[Data Boundary: Start]

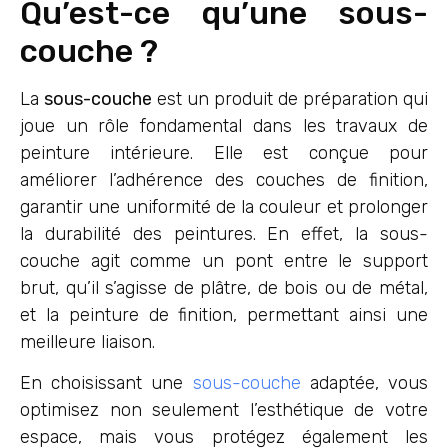
Qu’est-ce qu’une sous-
couche ?
La
sous-couche
est un produit de préparation qui
joue un rôle fondamental dans les travaux de
peinture intérieure. Elle est conçue pour
améliorer l’adhérence des couches de finition,
garantir une uniformité de la couleur et prolonger
la durabilité des peintures. En effet, la sous-
couche agit comme un pont entre le support
brut, qu’il s’agisse de plâtre, de bois ou de métal,
et la peinture de finition, permettant ainsi une
meilleure liaison.
En choisissant une
sous-couche
adaptée, vous
optimisez non seulement l’esthétique de votre
espace, mais vous protégez également les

[Data Boundary: End]

*Aim of the task*: Produce an exact copy of the lines from the one containing "joue un rôle fondamental dans les travaux de" through the final line of the data, both ends included, and only those.

*Task answer*:
joue un rôle fondamental dans les travaux de
peinture intérieure. Elle est conçue pour
améliorer l’adhérence des couches de finition,
garantir une uniformité de la couleur et prolonger
la durabilité des peintures. En effet, la sous-
couche agit comme un pont entre le support
brut, qu’il s’agisse de plâtre, de bois ou de métal,
et la peinture de finition, permettant ainsi une
meilleure liaison.
En choisissant une
sous-couche
adaptée, vous
optimisez non seulement l’esthétique de votre
espace, mais vous protégez également les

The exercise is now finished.